Each summer, Arizona communities see electricity outages as summer storms batter electrical grids and extreme heat means more people are using air conditioners, which puts more use on electric services.
Residents in mobile home parks are uniquely in peril from electricity outages during the summer: many people are elderly, making them at higher risk of health impacts from extreme heat, many parks have aging infrastructure and mobile homes themselves are often difficult to adequately cool and heat quickly. Between May 2023 and September 2024, 30% of Pima County’s indoor heat deaths took place in mobile homes.
This year, the Arizona Association of Manufactured Home Owners collaborated with a group of stakeholders to create flyers with a to-do list to prepare for an emergency outage during extreme heat. Partners in that effort include Arizona State University (with whom the association had worked on an academic paper on power outages in mobile home parks), the Manufactured Housing Communities of Arizona representing park owners, the cities of Phoenix and Mesa, Maricopa County, anti-poverty group Wildfire and utilities Arizona Public Service and Salt River Project.
There are two flyers, available in Spanish and English. One is for mobile home residents and the other for park managers and owners. (Download any of the versions at the bottom of this story). At the core of both is the need for communication during an outage, from managers but also between residents.
“Communication is really a huge, huge important issue,” Noble said. “Information like: here are the cooling centers, this is where we have a generator.”
Noble is based in Mesa, but unplanned electricity outages, particularly in summer, when there is more stress on the electric grid, are an issue across the state.
Tucson Electric Power, which provides electricity for most of the Tucson and Pima County area, shares average outage data by year. In 2024, the average TEP customer experienced about 68 minutes of interruption — higher than the 62 minutes in 2022 and 2023 but lower than the 74 minute score from 2021, the company said.
In the cases of mobile home parks, however, an outage may be prolonged because of the state of equipment owned by the park.

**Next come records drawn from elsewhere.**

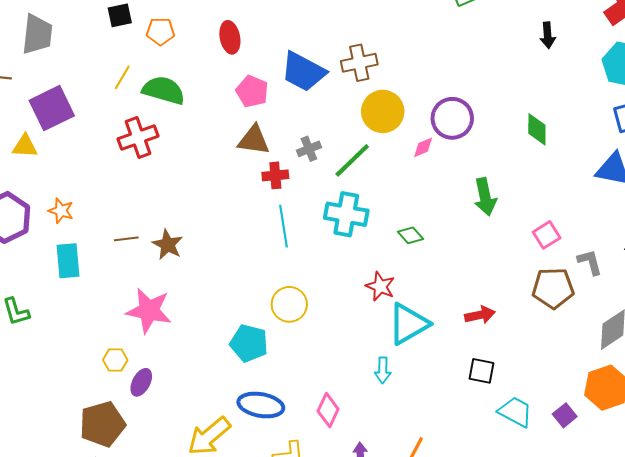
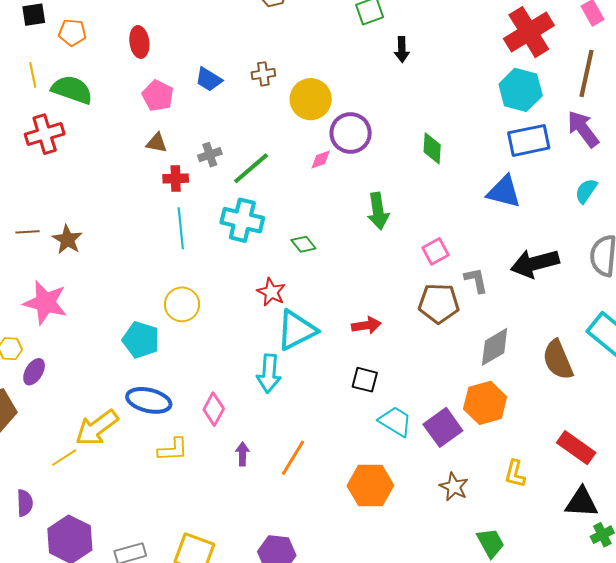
black arrow: (548, 35) -> (402, 50), moved
brown cross: (359, 63) -> (263, 74), size x0.7
blue trapezoid: (303, 72) -> (209, 79), size x0.6
yellow line: (122, 77) -> (33, 75), turned -45
yellow circle: (383, 111) -> (311, 99), moved
brown triangle: (254, 140) -> (157, 143), size x0.7
cyan arrow: (383, 370) -> (269, 373), size x1.5
purple square: (565, 415) -> (443, 427), size x1.6

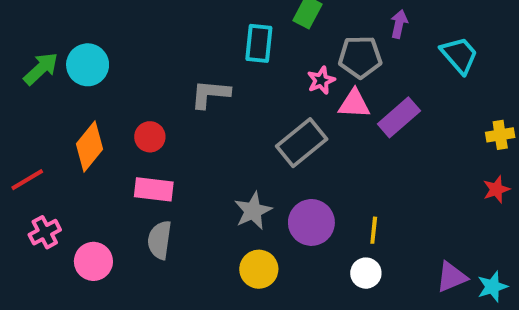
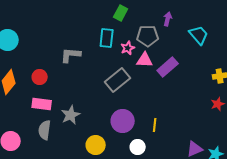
cyan rectangle: (259, 43) -> (107, 38), moved
gray star: (253, 211) -> (71, 115), moved
white circle: (366, 273) -> (138, 147), moved

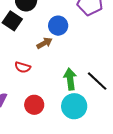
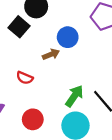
green arrow: (70, 79) -> (74, 96), turned 35

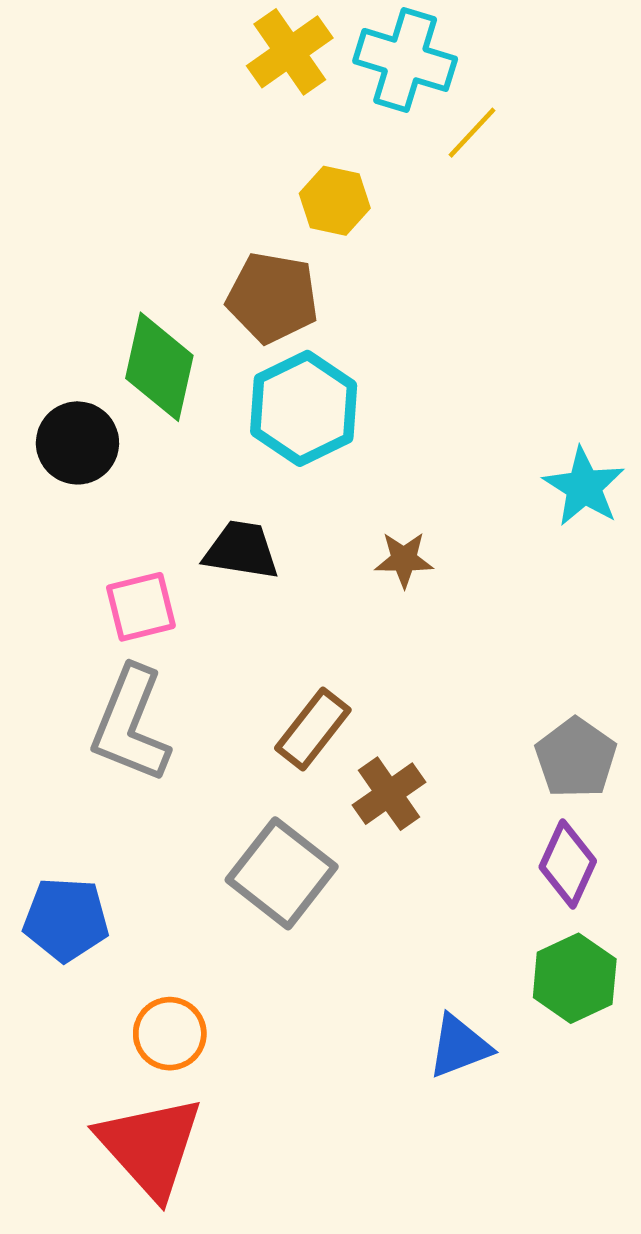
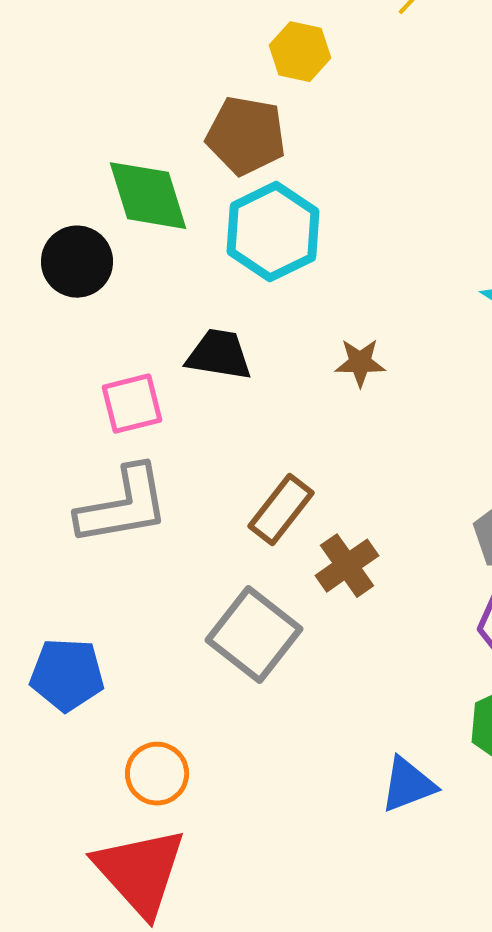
green diamond: (159, 367) -> (148, 196), turned -30
gray L-shape: (131, 724) -> (123, 506), turned -122

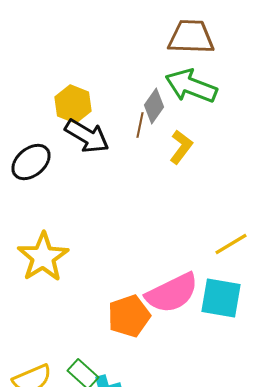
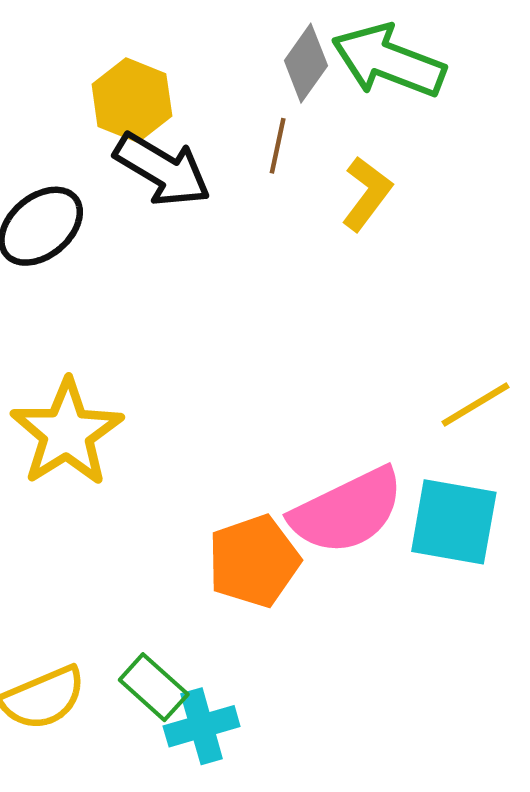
gray diamond: (154, 106) -> (306, 63), moved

In the summer of 2024, a severe summer storm caused a 30-second TEP outage at a Tucson-area mobile home park. But poorly maintained park-owned equipment meant the full outage experienced by residents lasted 11 days. Residents who were able to leave did so because their neighbors shared information and drove them to a nearby hotel. Still, during that time, an elderly resident died.
Among the suggestions on the owner-focused flyer is for park owners to prepare for a possible outage by identifying high-voltage electricians who can provide emergency repairs as soon as possible.
Ahead of the summer heat, Noble and her neighbors are making a “good neighbors” list of people in the park who may need extra support in case of a power outage. They’re also canvassing their park to share the electricity outage flyers, along with information about heat illness and other resources, for residents.
“I’m always hopeful that we won’t experience an outage,” Noble said. “They always happen every summer, you just can’t prevent them. That is why we have a plan in place.”